Freedom and Death

“No one takes my life from me, I lay my life down of my own free will.” John 10:18

The writer of the Gospel of John placed these startling words in the mouth of Jesus. In John’s stories, the statements of Jesus are about the essence of Christian faith within any human being. In the above verse, John is witnessing to the radical freedom of the Christian life in overcoming death in a way that is more radical than simply accepting death as part of our lives. The life of Christian faith includes intending our death for the causes that we alone choose to make “death ground” for the living of our lives.

So, if I am a person of faith, no ruling power of my society takes my life from me, because I lay my life down of my own free will. No power of nature takes my life from me, because I lay my life down of my own free will. No God or Goddess takes my life from me, because I lay my life down of my own free will.

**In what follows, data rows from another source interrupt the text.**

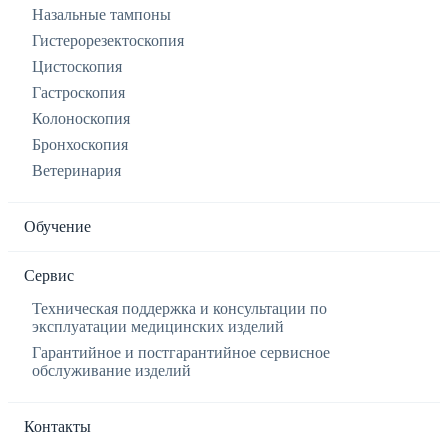
Назальные тампоны
Гистерорезектоскопия
Цистоскопия
Гастроскопия
Колоноскопия
Бронхоскопия
Ветеринария
Обучение
Сервис
Техническая поддержка и консультации по
эксплуатации медицинских изделий
Гарантийное и постгарантийное сервисное
обслуживание изделий
Контакты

This means that no oil company can take my life from me when I insist upon phasing out fossil fuels, because I am already laying down my life for the moderation of the climate catastrophe. No pharmaceutical or health insurance company can take my life from me when I insist upon a government administrated Medicare-for-All type of justice, because I am laying my life down of my own free will for an affordable healthcare provision for all persons in my society of responsibility, and also for the human species as a whole. If I make these causes my death ground, pubic health has taken on a meaning for me that no insurance company can intimidate.

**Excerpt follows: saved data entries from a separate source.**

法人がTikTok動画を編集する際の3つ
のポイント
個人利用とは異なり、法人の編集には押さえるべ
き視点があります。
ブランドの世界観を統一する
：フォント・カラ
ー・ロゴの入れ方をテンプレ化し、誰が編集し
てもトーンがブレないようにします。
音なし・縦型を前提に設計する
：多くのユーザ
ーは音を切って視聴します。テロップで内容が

The phrase “free will” as meant in the above scripture is about every human being’s essential freedom to act beyond biological impulses; beyond personality impulses; beyond sociological conditioning, beyond the norms & laws; beyond superego voices of restraint; beyond conscience ,if conscience is seen as internalized sociality.

If freedom is lost in my life, it is because I have employed my freedom in giving away my freedom. This can be a simple act of mimicry of my peers. However complicated be my loss of freedom, freedom is still my essential being, even if I cannot now recover it. Perhaps I am still free enough to pray to the Giver of freedom to restore my freedom.

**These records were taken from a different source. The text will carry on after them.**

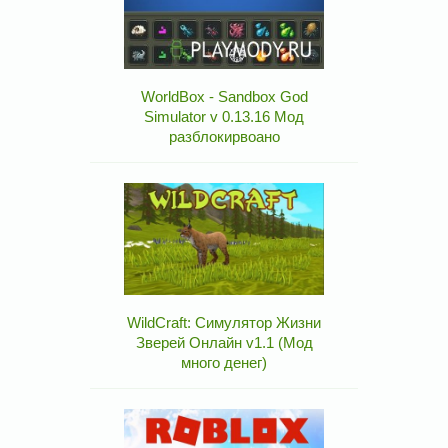
WorldBox - Sandbox God
Simulator v 0.13.16 Мод
разблокирвоано
WildCraft: Симулятор Жизни
Зверей Онлайн v1.1 (Мод
много денег)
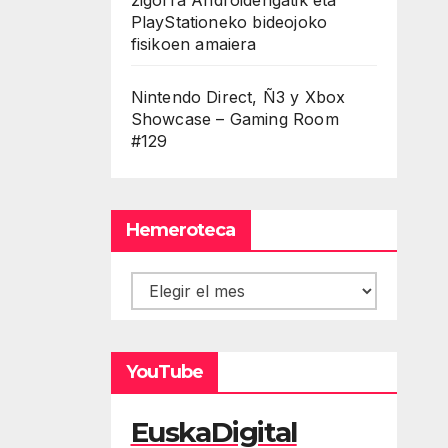
PlayStationeko bideojoko
fisikoen amaiera
Nintendo Direct, Ñ3 y Xbox
Showcase – Gaming Room
#129
Hemeroteca
Hemeroteca
YouTube
EuskaDigital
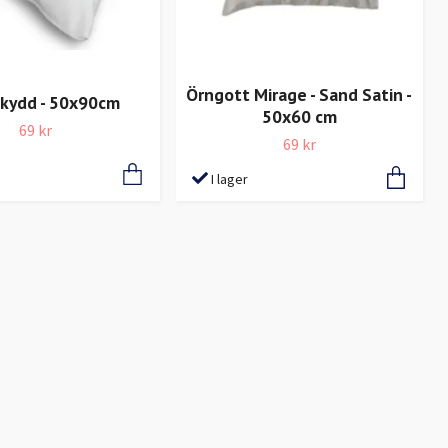
Örngott Mirage - Sand Satin -
kydd - 50x90cm
50x60 cm
69 kr
69 kr
I lager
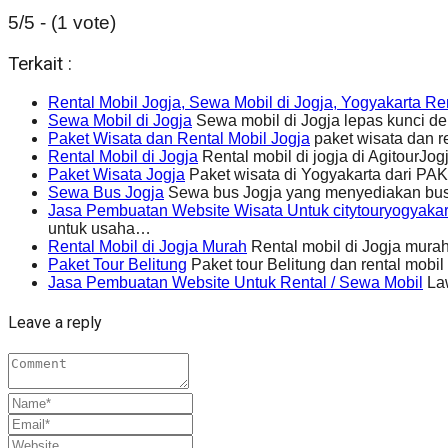
5/5 - (1 vote)
Terkait :
Rental Mobil Jogja, Sewa Mobil di Jogja, Yogyakarta Re
Sewa Mobil di Jogja
Sewa mobil di Jogja lepas kunc
Paket Wisata dan Rental Mobil Jogja
paket wisata dan 
Rental Mobil di Jogja
Rental mobil di jogja di AgitourJog
Paket Wisata Jogja
Paket wisata di Yogyakarta dari P
Sewa Bus Jogja
Sewa bus Jogja yang menyediakan bus 
Jasa Pembuatan Website Wisata Untuk citytouryogyaka
untuk usaha…
Rental Mobil di Jogja Murah
Rental mobil di Jogja mur
Paket Tour Belitung
Paket tour Belitung dan rental m
Jasa Pembuatan Website Untuk Rental / Sewa Mobil
Law
Leave a reply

When I am free to be free, I can make this free response in obedience to the Giver of my freedom and to the neighbors given to me by this All-encompassing Giver. I do this freedom alone, but I do freedom in active surrender to a cosmos of people and events.

Being my God-given freedom includes“freely giving back” to the Giver of my life all the gifts of my life, including my life itself. “No force whatsoever takes my life from me. I lay my life down of my own free will.” This is an expression of and also a definition of true Christian faith. Jesus is our exemplar. We follow him. As pictured by John in the above passage, Jesus defines our Christian faith. This is clearly the view of the writer of the Fourth Gospel. But our essential humanness is not so because John says it is so. John says it is so because this freedom is an aspect of the essence of our being human. Jesus is the Christ because he opens for us a return to our essential humanness—a human essence that includes the freedom to ”lay down our life of our own free will.”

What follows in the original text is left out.